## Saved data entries
--

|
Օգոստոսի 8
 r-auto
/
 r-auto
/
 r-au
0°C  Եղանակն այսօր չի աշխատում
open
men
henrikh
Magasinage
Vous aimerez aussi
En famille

--

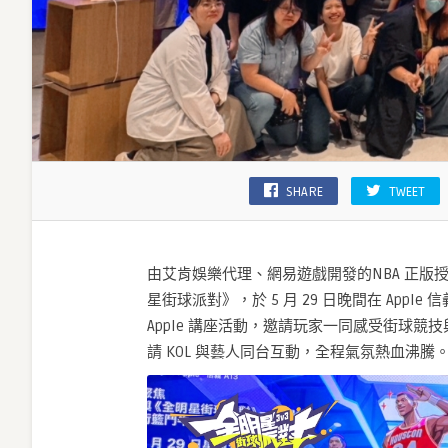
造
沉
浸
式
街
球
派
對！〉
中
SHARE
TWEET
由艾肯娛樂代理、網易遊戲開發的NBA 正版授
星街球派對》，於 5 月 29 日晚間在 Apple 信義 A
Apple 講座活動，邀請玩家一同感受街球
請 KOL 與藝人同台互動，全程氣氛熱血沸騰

--

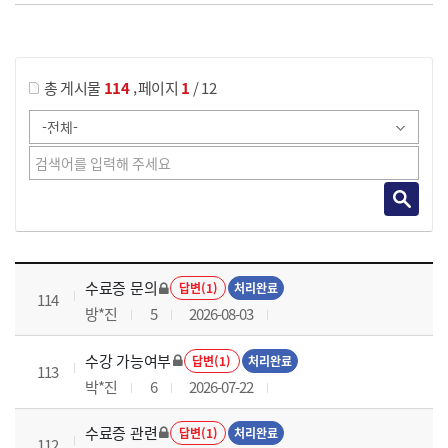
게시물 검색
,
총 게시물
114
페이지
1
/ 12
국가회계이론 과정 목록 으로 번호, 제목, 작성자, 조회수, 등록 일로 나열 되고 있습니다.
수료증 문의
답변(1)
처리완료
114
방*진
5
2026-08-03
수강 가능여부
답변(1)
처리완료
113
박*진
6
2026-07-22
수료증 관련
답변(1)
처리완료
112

--

Report every line above that has the string "Apple" in it.

星街球派對》，於 5 月 29 日晚間在 Apple 信義 A
Apple 講座活動，邀請玩家一同感受街球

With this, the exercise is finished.